[Start of Attachment]
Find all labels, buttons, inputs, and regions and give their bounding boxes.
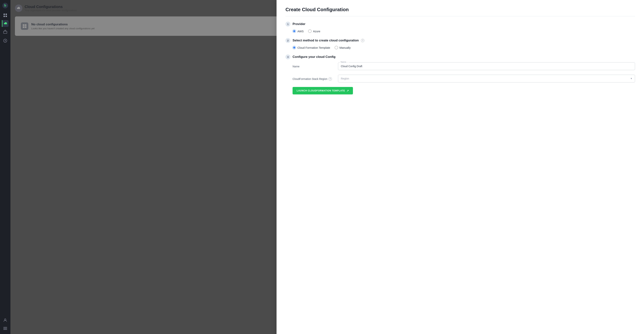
svg-rect-3	[6, 14, 7, 15]
method-radio-group: Cloud Formation Template Manually	[286, 46, 635, 49]
region-form-row: CloudFormation Stack Region ? Region us-…	[292, 75, 635, 82]
sidebar-item-help[interactable]: ?	[2, 37, 8, 44]
method-manually-radio[interactable]	[335, 46, 338, 49]
modal-title: Create Cloud Configuration	[286, 7, 635, 17]
svg-rect-4	[4, 16, 5, 17]
modal-panel: Create Cloud Configuration 1 Provider AW…	[276, 0, 644, 334]
sidebar-item-packages[interactable]	[2, 28, 8, 35]
step-provider: 1 Provider AWS Azure	[286, 22, 635, 33]
provider-azure-label[interactable]: Azure	[308, 30, 320, 33]
name-form-control: Name...	[338, 62, 635, 70]
sidebar-item-cloud[interactable]	[2, 20, 8, 27]
step2-number: 2	[286, 38, 290, 43]
name-label: Name	[292, 62, 334, 68]
svg-point-9	[4, 319, 6, 320]
app-logo: b	[2, 2, 8, 9]
provider-aws-label[interactable]: AWS	[292, 30, 304, 33]
step3-title: Configure your cloud Config	[292, 55, 336, 59]
method-manually-label[interactable]: Manually	[335, 46, 351, 49]
step-configure: 3 Configure your cloud Config Name Name.…	[286, 55, 635, 94]
provider-azure-text: Azure	[313, 30, 320, 33]
svg-rect-6	[4, 31, 7, 33]
svg-rect-11	[3, 328, 7, 328]
launch-cloudformation-button[interactable]: LAUNCH CLOUDFORMATION TEMPLATE ↗	[292, 87, 353, 94]
step2-title: Select method to create cloud configurat…	[292, 39, 359, 42]
step3-header: 3 Configure your cloud Config	[286, 55, 635, 59]
sidebar-item-user[interactable]	[2, 317, 8, 323]
step1-title: Provider	[292, 22, 306, 26]
sidebar-item-menu[interactable]	[2, 325, 8, 332]
step1-number: 1	[286, 22, 290, 27]
method-cloudformation-radio[interactable]	[292, 46, 296, 49]
region-select[interactable]: Region us-east-1 us-west-2 eu-west-1	[338, 75, 635, 82]
svg-text:b: b	[4, 4, 6, 7]
provider-aws-text: AWS	[298, 30, 304, 33]
name-input[interactable]	[338, 62, 635, 70]
svg-rect-5	[6, 16, 7, 17]
step2-header: 2 Select method to create cloud configur…	[286, 38, 635, 43]
form-section: Name Name... CloudFormation Stack Region…	[286, 62, 635, 94]
sidebar: b ?	[0, 0, 10, 334]
sidebar-bottom	[2, 317, 8, 332]
step2-help-icon[interactable]: ?	[361, 39, 364, 42]
main-content: Cloud Configurations Your organization's…	[10, 0, 644, 334]
provider-aws-radio[interactable]	[292, 30, 296, 33]
svg-text:?: ?	[4, 40, 6, 42]
step-method: 2 Select method to create cloud configur…	[286, 38, 635, 49]
provider-azure-radio[interactable]	[308, 30, 312, 33]
svg-rect-12	[3, 329, 7, 330]
region-help-icon[interactable]: ?	[328, 77, 332, 81]
method-cloudformation-text: Cloud Formation Template	[298, 46, 330, 49]
svg-rect-10	[3, 327, 7, 327]
launch-button-label: LAUNCH CLOUDFORMATION TEMPLATE	[297, 89, 345, 92]
provider-radio-group: AWS Azure	[286, 30, 635, 33]
region-label-text: CloudFormation Stack Region	[292, 77, 328, 80]
external-link-icon: ↗	[346, 89, 349, 92]
method-cloudformation-label[interactable]: Cloud Formation Template	[292, 46, 330, 49]
method-manually-text: Manually	[340, 46, 351, 49]
svg-rect-2	[4, 14, 5, 15]
sidebar-item-dashboard[interactable]	[2, 12, 8, 19]
name-float-label: Name...	[340, 61, 349, 63]
region-label: CloudFormation Stack Region ?	[292, 75, 334, 81]
step3-number: 3	[286, 55, 290, 59]
step1-header: 1 Provider	[286, 22, 635, 27]
name-form-row: Name Name...	[292, 62, 635, 70]
modal-overlay: Create Cloud Configuration 1 Provider AW…	[10, 0, 644, 334]
region-select-wrapper: Region us-east-1 us-west-2 eu-west-1 ▼	[338, 75, 635, 82]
[End of Attachment]
→ **What you are asked to do**
Before printing anything, remove the pictures; then print all the records exactly.

→ **Reply to the exercise**
Find all labels, buttons, inputs, and regions and give their bounding boxes.
svg-rect-3	[6, 14, 7, 15]
method-radio-group: Cloud Formation Template Manually	[286, 46, 635, 49]
region-form-row: CloudFormation Stack Region ? Region us-…	[292, 75, 635, 82]
sidebar-item-help[interactable]: ?	[2, 37, 8, 44]
method-manually-radio[interactable]	[335, 46, 338, 49]
modal-title: Create Cloud Configuration	[286, 7, 635, 17]
svg-rect-4	[4, 16, 5, 17]
modal-panel: Create Cloud Configuration 1 Provider AW…	[276, 0, 644, 334]
sidebar-item-packages[interactable]	[2, 28, 8, 35]
step-provider: 1 Provider AWS Azure	[286, 22, 635, 33]
provider-azure-label[interactable]: Azure	[308, 30, 320, 33]
name-form-control: Name...	[338, 62, 635, 70]
sidebar-item-cloud[interactable]	[2, 20, 8, 27]
step2-number: 2	[286, 38, 290, 43]
name-label: Name	[292, 62, 334, 68]
svg-point-9	[4, 319, 6, 320]
app-logo: b	[2, 2, 8, 9]
provider-aws-label[interactable]: AWS	[292, 30, 304, 33]
step3-title: Configure your cloud Config	[292, 55, 336, 59]
method-manually-label[interactable]: Manually	[335, 46, 351, 49]
step-configure: 3 Configure your cloud Config Name Name.…	[286, 55, 635, 94]
provider-azure-text: Azure	[313, 30, 320, 33]
svg-rect-6	[4, 31, 7, 33]
svg-rect-11	[3, 328, 7, 328]
launch-cloudformation-button[interactable]: LAUNCH CLOUDFORMATION TEMPLATE ↗	[292, 87, 353, 94]
step2-title: Select method to create cloud configurat…	[292, 39, 359, 42]
step3-header: 3 Configure your cloud Config	[286, 55, 635, 59]
sidebar-item-user[interactable]	[2, 317, 8, 323]
step1-title: Provider	[292, 22, 306, 26]
sidebar-item-menu[interactable]	[2, 325, 8, 332]
step1-number: 1	[286, 22, 290, 27]
method-cloudformation-radio[interactable]	[292, 46, 296, 49]
region-select[interactable]: Region us-east-1 us-west-2 eu-west-1	[338, 75, 635, 82]
svg-text:b: b	[4, 4, 6, 7]
provider-aws-text: AWS	[298, 30, 304, 33]
name-input[interactable]	[338, 62, 635, 70]
svg-rect-5	[6, 16, 7, 17]
step2-header: 2 Select method to create cloud configur…	[286, 38, 635, 43]
form-section: Name Name... CloudFormation Stack Region…	[286, 62, 635, 94]
sidebar: b ?	[0, 0, 10, 334]
sidebar-bottom	[2, 317, 8, 332]
step2-help-icon[interactable]: ?	[361, 39, 364, 42]
main-content: Cloud Configurations Your organization's…	[10, 0, 644, 334]
provider-aws-radio[interactable]	[292, 30, 296, 33]
svg-text:?: ?	[4, 40, 6, 42]
step-method: 2 Select method to create cloud configur…	[286, 38, 635, 49]
provider-azure-radio[interactable]	[308, 30, 312, 33]
svg-rect-12	[3, 329, 7, 330]
region-help-icon[interactable]: ?	[328, 77, 332, 81]
method-cloudformation-text: Cloud Formation Template	[298, 46, 330, 49]
svg-rect-10	[3, 327, 7, 327]
launch-button-label: LAUNCH CLOUDFORMATION TEMPLATE	[297, 89, 345, 92]
provider-radio-group: AWS Azure	[286, 30, 635, 33]
region-label-text: CloudFormation Stack Region	[292, 77, 328, 80]
external-link-icon: ↗	[346, 89, 349, 92]
method-cloudformation-label[interactable]: Cloud Formation Template	[292, 46, 330, 49]
method-manually-text: Manually	[340, 46, 351, 49]
svg-rect-2	[4, 14, 5, 15]
sidebar-item-dashboard[interactable]	[2, 12, 8, 19]
name-float-label: Name...	[340, 61, 349, 63]
region-label: CloudFormation Stack Region ?	[292, 75, 334, 81]
step3-number: 3	[286, 55, 290, 59]
step1-header: 1 Provider	[286, 22, 635, 27]
name-form-row: Name Name...	[292, 62, 635, 70]
modal-overlay: Create Cloud Configuration 1 Provider AW…	[10, 0, 644, 334]
region-select-wrapper: Region us-east-1 us-west-2 eu-west-1 ▼	[338, 75, 635, 82]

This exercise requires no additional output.